Lynchburg, Virginia ...
August 26, 1994
Latest Update Saturday, January 17, 1998
Well, I've bitten the bullet! Watch for an announcement soon.
The STS sysem which we have been using for the last three or four years will soom be replaced with the new Fine Cut Endo Handpiece
We are now teaching the Successor To Sonics (STS) system as the main method in the Automated Endo course.
Sonics and ultrasonics are still there but in a minor role.
In mid-July I had occasion to do a root canal on my father who is a very young 81 years of age.
It was the lower right first premolar.
It was a fairly straight-forward 21mm canal that had to be probed for almost it's entire length, meaning that when I started circumferentially filing the canal was size 15 for its entire length.
After gaining access and measuring, I decided to use the STS as an orifice opener.
I began spiraling down using a size 25 Fine Cut File and in less than a minute I was at the 3mm point and just for fun, decided to circumferentially file for a few seconds.

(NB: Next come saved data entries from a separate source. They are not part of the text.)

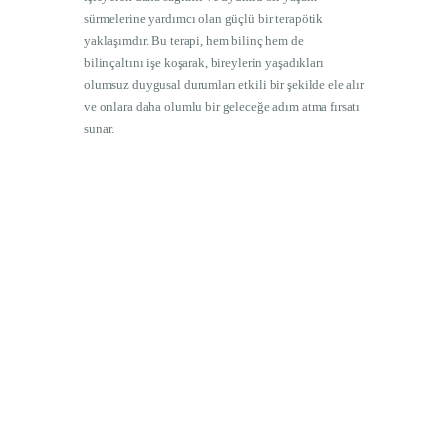
sürmelerine yardımcı olan güçlü bir terapötik
yaklaşımdır. Bu terapi, hem bilinç hem de
bilinçaltını işe koşarak, bireylerin yaşadıkları
olumsuz duygusal durumları etkili bir şekilde ele alır
ve onlara daha olumlu bir geleceğe adım atma fırsatı
sunar.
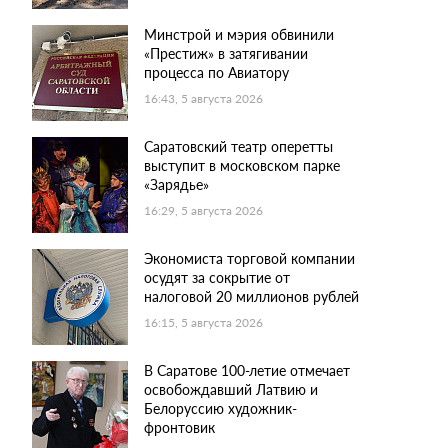
Минстрой и мэрия обвинили
«Престиж» в затягивании
процесса по Авиатору
16:43, 5 августа 2026
Саратовский театр оперетты
выступит в московском парке
«Зарядье»
16:29, 5 августа 2026
Экономиста торговой компании
осудят за сокрытие от
налоговой 20 миллионов рублей
16:15, 5 августа 2026
В Саратове 100-летие отмечает
освобождавший Латвию и
Белоруссию художник-
фронтовик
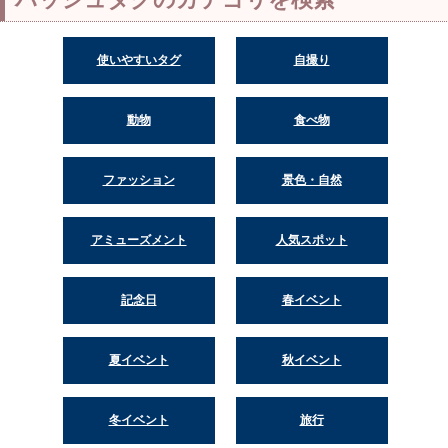
使いやすいタグ
自撮り
動物
食べ物
ファッション
景色・自然
アミューズメント
人気スポット
記念日
春イベント
夏イベント
秋イベント
冬イベント
旅行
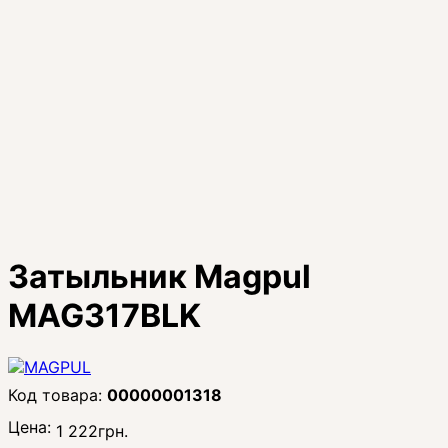
Затыльник Magpul
MAG317BLK
00000001318
Цена:
1 222
грн.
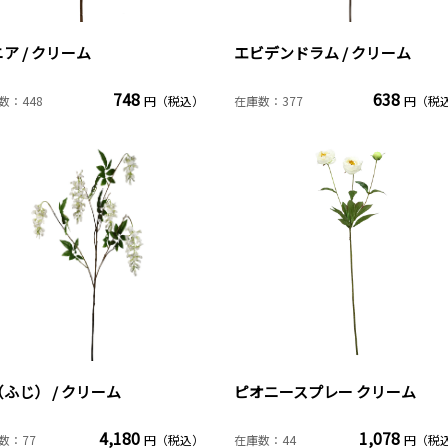
ア / クリーム
エビデンドラム / クリーム
748
638
数：448
円（税込）
在庫数：377
円（税
ふじ） / クリーム
ピオニースプレー クリーム
4,180
1,078
数：77
円（税込）
在庫数：44
円（税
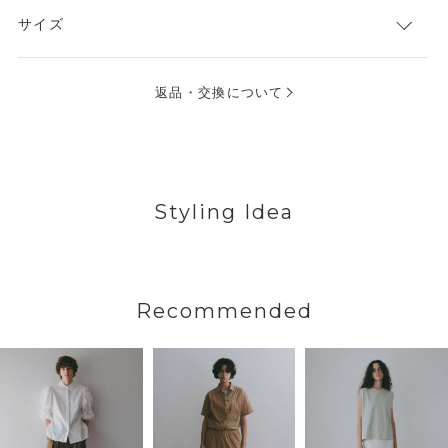
サイズ
返品・交換について
Styling Idea
Recommended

After another 30 seconds, I was able to drop a size 40 to the 3mm point.
At that point concept became reality for me.
This thing really works!
Since then several techniques have emerged for use with the STS system.
I have found that moving the file almost completely out of the canal and reinserting it every five or six seconds is more than adequate to prevent debris buildup.
Since the STS cuts so fast you don't want to leave it in any one place for very long as it will cut a pretty good groove.
On a flat surface keep changing the angle of approach and pretty soon you can feel the roughness disappear.
The motion is a sweeping motion.
It is interesting to note that since the file only moves up and down about 0.8 mm there is very little danger of buckling while probing.
Even if the file hits dead into something the downward pressure will simply bow the file, not buckle it.
There are a few caveats, however.
Since the Fine Cut File has a positive rake, it goes in easier than it comes out.
If you are probing a curved canal where the canal is already larger than the file you are using, the file will tend to pull itself in as the linear oscillation pushes the file inward and your tendency is to follow it.
It would be necessary to hold back on the STS to get it to cut on each out stroke.
Select a file that is smaller than the canal and with lots of water flowing, push the file into the canal.
The effect is that of a pointed tool on a jack-hammer.
The file gets driven in on each down stroke.
Since the cement breaks away on the up stroke, there is no tendency to pull itself in.
If an aneurism can be created by hand filing, it will be created in almost no time with 500 strokes per second in the STS system.
You lose the accuracy of the hemostat stop but there is very little danger of breakage because the file bows, not buckles.
I suppose the same is true of Fine Cut Files.
It is not a good idea to re-use these or any files.
Orifice opening helps.
If you simple hold your finger against the side of the file while entering the canal it helps stabilize it and make introduction easier.
This can cause trouble when probing.
Since the STS only moves up and down a small amount, the result is that the file doesn't move up and down enough.
There is a little trick you can use to eliminate this problem when probing.
Simply put the file in the adapter head first, then slide the Safety Shroud against it holding it in place.
Now the file movement is much more vigorous.